Newestindonesia.co.id, Sebuah video yang viral di media sosial memicu penyelidikan internal di Polsek Cilandak, Jakarta Selatan, setelah seorang warga menduga ada rekayasa dalam penanganan perkara yang dilaporkannya. Dalam video tersebut, warga menegur dua anggota polisi yang sedang berjaga karena surat laporan yang disodorkan kepadanya tidak sesuai dengan hasil klarifikasi awal.
Dalam lampiran berita acara pemeriksaan (BAP), justru tercantum barang bukti berupa timbangan narkoba, padahal laporan awalnya adalah dugaan penganiayaan.
Peristiwa ini menjadi bahan perbincangan luas setelah unggahan lewat akun Instagram @saukansamallo menjadi viral dan banyak dibagikan pengguna media sosial. Dugaan adanya perubahan isi BAP tersebut memunculkan pertanyaan luas mengenai prosedur penyidikan dan kredibilitas aparat penegak hukum.
Pemeriksaan Internal oleh Propam Polri
Kasi Humas Polsek Cilandak, Bripka Nuryono, memastikan bahwa pihak kepolisian sedang menelusuri kronologis penanganan perkara oleh penyidik yang bersangkutan.
“Akan dipastikan kronologis penyidiknya,” ujarnya kepada wartawan di Jakarta, Minggu (1/2/2026).
Lebih lanjut, Nuryono mengungkapkan bahwa oknum anggota yang diduga terlibat telah diperiksa oleh Divisi Profesi dan Pengamanan (Propam) Polri untuk pendalaman lebih lanjut guna memastikan apakah ada pelanggaran prosedur maupun kode etik Kepolisian.
“Untuk sekarang yang bersangkutan sudah diperiksa Propam, mohon maaf dan terima kasih,” kata Nuryono.
Polsek Cilandak juga menyampaikan permohonan maaf kepada korban yang merasa dirugikan atas dugaan penanganan perkara tersebut, menyatakan bahwa proses pemeriksaan internal masih berjalan dan akan ditindaklanjuti sesuai hasil temuan.

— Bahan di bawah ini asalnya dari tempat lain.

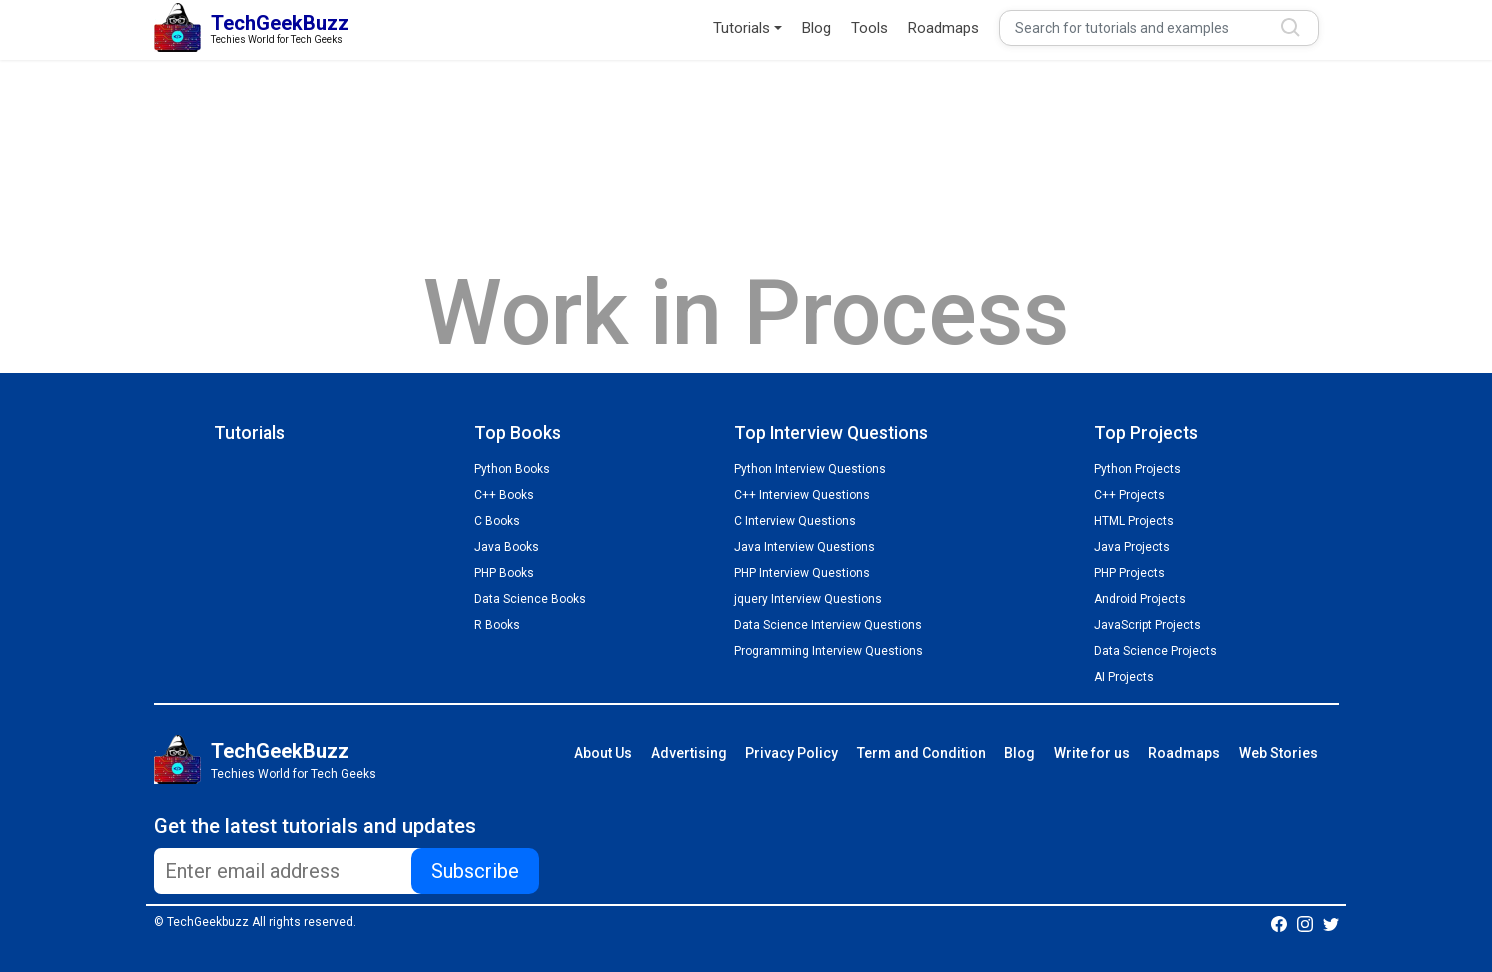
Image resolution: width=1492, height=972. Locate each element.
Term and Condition (921, 753)
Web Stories (1278, 753)
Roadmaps (943, 28)
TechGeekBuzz (280, 751)
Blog (816, 28)
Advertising (689, 753)
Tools (869, 28)
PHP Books (504, 573)
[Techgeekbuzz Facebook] (1279, 923)
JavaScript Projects (1147, 625)
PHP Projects (1129, 573)
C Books (497, 521)
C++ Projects (1129, 495)
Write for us (1092, 753)
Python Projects (1137, 469)
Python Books (512, 469)
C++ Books (504, 495)
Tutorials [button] (741, 28)
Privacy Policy (791, 753)
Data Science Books (530, 599)
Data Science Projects (1155, 651)
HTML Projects (1134, 521)
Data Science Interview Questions (828, 625)
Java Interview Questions (804, 547)
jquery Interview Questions (808, 599)
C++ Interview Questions (802, 495)
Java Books (506, 547)
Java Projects (1132, 547)
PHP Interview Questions (802, 573)
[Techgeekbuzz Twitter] (1331, 923)
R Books (497, 625)
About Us (603, 753)
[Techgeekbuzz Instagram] (1305, 923)
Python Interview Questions (810, 469)
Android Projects (1140, 599)
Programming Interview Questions (828, 651)
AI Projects (1124, 677)
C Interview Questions (795, 521)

Kehebohan Netizen dan Reaksi Publik
Unggahan di media sosial memperlihatkan ketidaksesuaian antara laporan awal—kasus penganiayaan—dengan isi BAP yang mencantumkan alat bukti narkotika yang tidak relevan dengan peristiwa yang dilaporkan.
Reaksi publik pun beragam: sebagian menyoroti dugaan rekayasa kasus yang bisa merugikan korban, memunculkan kritik terhadap integritas aparat, dan menyerukan transparansi dalam proses penyidikan.

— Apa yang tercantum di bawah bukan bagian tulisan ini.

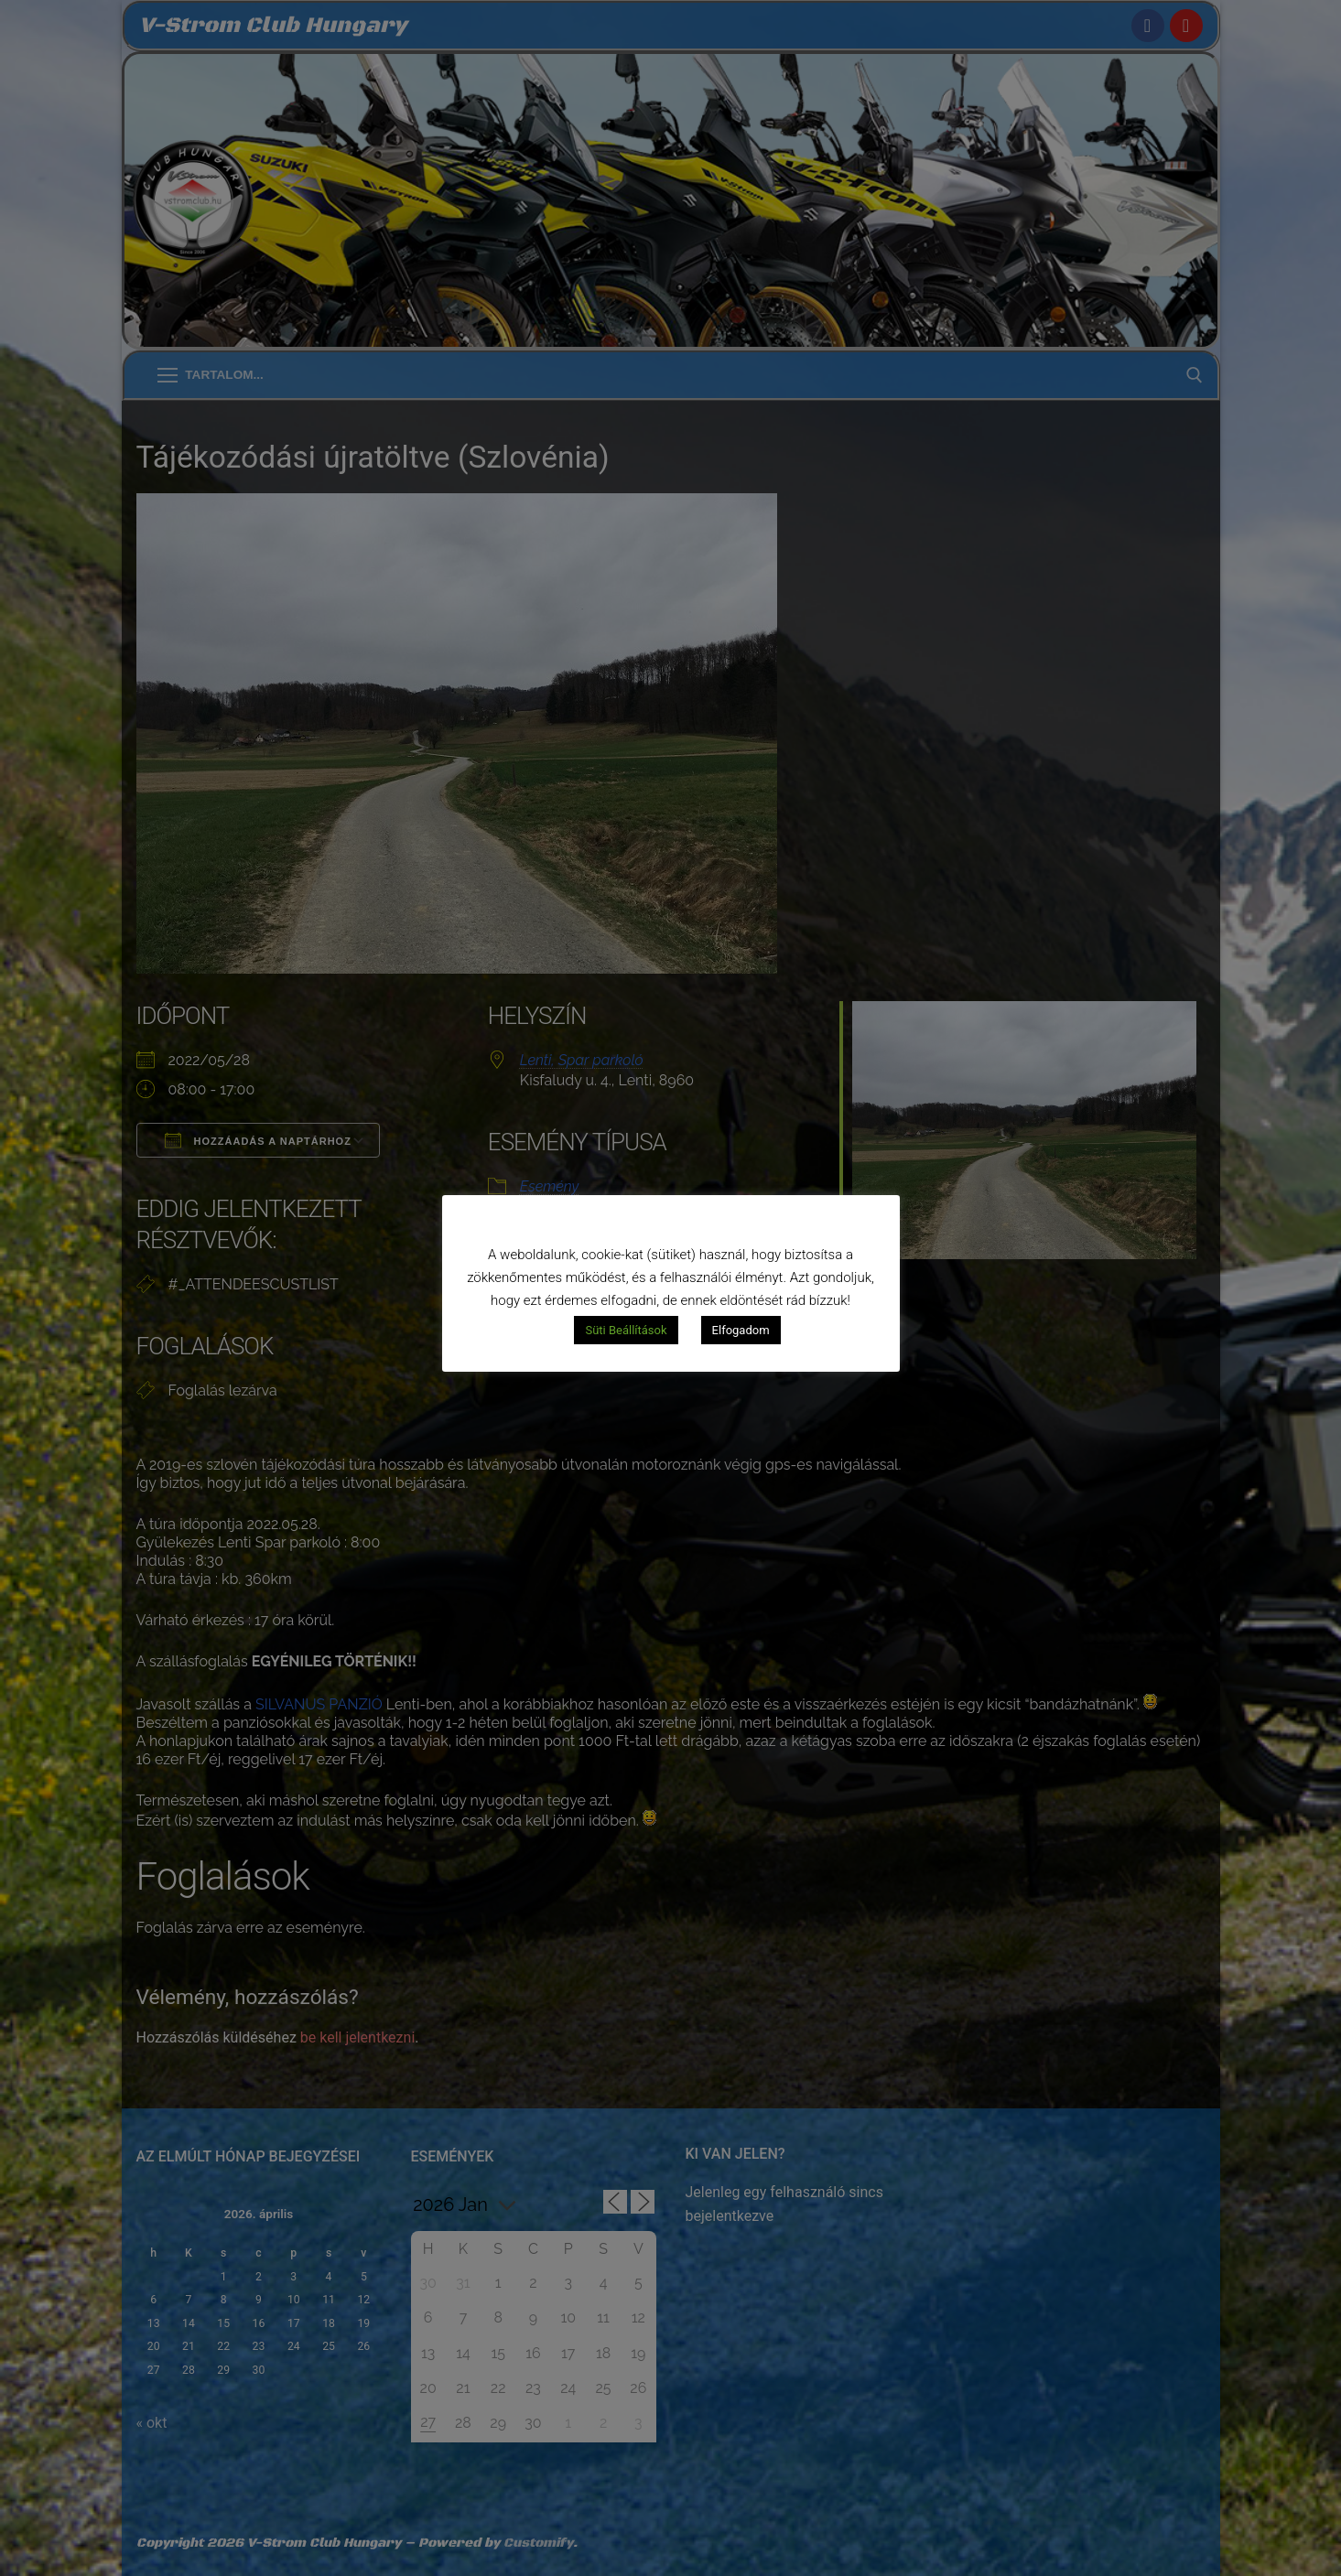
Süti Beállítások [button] (625, 1330)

Belum ada keterangan lanjutan dari Kepolisian terkait apakah barang bukti narkoba tersebut ditemukan di lokasi atau dalam kondisi lain, serta apakah tersebut ada kaitannya dengan oknum yang bersangkutan. Sampai berita ini ditulis, Propam masih melakukan pemeriksaan untuk menentukan langkah hukum dan disipliner lebih lanjut.
(DAW)
Dapatkan update berita terkini langsung di WhatsApp Anda.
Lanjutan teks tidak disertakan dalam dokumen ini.